There are several independent design choices made by AUP, RR, and other impact measures, which could potentially be used in any combination. Here is a breakdown of design choices and what I think they achieve:
Baseline
Starting state: used by reversibility methods. Results in interference with other agents. Avoids ex post offsetting.
Inaction (initial branch): default setting in Low Impact AI and RR. Avoids interfering with other agent’s actions, but interferes with their reactions. Does not avoid ex post offsetting if the penalty for preventing events is nonzero.
Inaction (stepwise branch) with environment model rollouts: default setting in AUP, model rollouts are necessary for penalizing delayed effects. Avoids interference with other agents and ex post offsetting.
Core part of deviation measure
AUP: difference in attainable utilities between baseline and current state
RR: difference in state reachability between baseline and current state
Low impact AI: distance between baseline and current state
Function applied to core part of deviation measure
Absolute value: default setting in AUP and Low Impact AI. Results in penalizing both increase and reduction relative to baseline. This results in avoiding the survival incentive (satisfying the Corrigibility property given in AUP post) and in equal penalties for preventing and causing the same event (violating the Asymmetry property given in RR paper).
Truncation at 0: default setting in RR, results in penalizing only reduction relative to baseline. This results in unequal penalties for preventing and causing the same event (satisfying the Asymmetry property) and in not avoiding the survival incentive (violating the Corrigibility property).
Scaling
Hand-tuned: default setting in RR (sort of provisionally)
ImpactUnit: used by AUP
I think an ablation study is needed to try out different combinations of these design choices and investigate which of them contribute to which desiderata / experimental test cases. I intend to do this at some point (hopefully soon).
One thought: penalizing increase as well (absolute value) seems potentially incompatible with relative reachability. The agent would have an incentive to stop anyone from doing anything new in response to what the agent did (since these actions necessarily make some states more reachable).

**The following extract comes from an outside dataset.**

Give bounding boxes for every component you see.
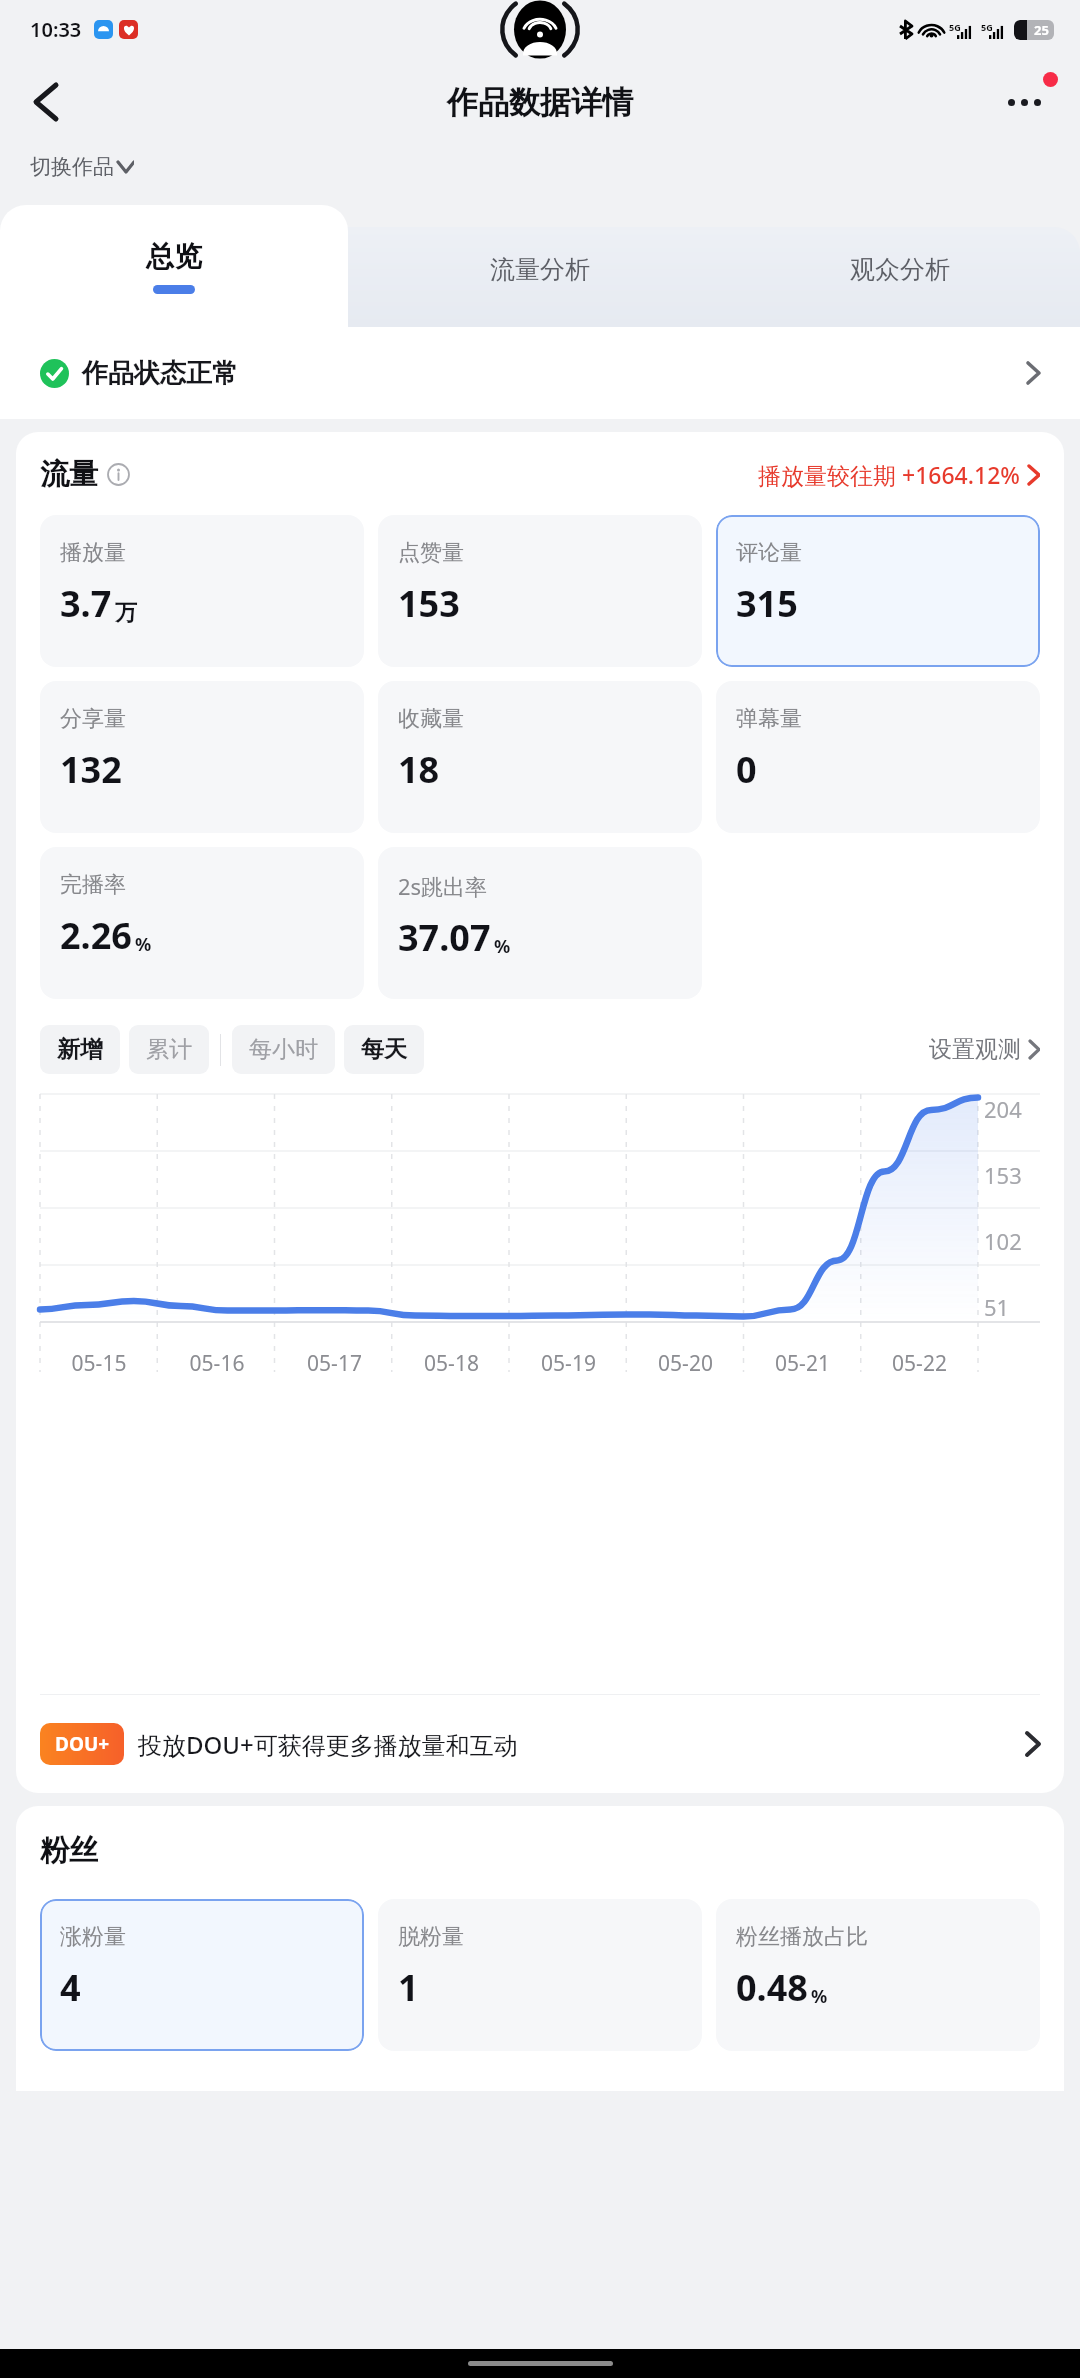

This might be the most intense clinginess incentive possible, and it’s not clear to what extent incorporating other design choices (like the stepwise counterfactual) will mitigate this. Stepwise helps AUP (as does indifference to exact world configuration), but the main reason I think clinginess might really be dealt with is IV.
The agent would have an incentive to stop anyone from doing anything new in response to what the agent did
I think that the stepwise counterfactual is sufficient to address this kind of clinginess: the agent will not have an incentive to take further actions to stop humans from doing anything new in response to its original action, since after the original action happens, the human reactions are part of the stepwise inaction baseline.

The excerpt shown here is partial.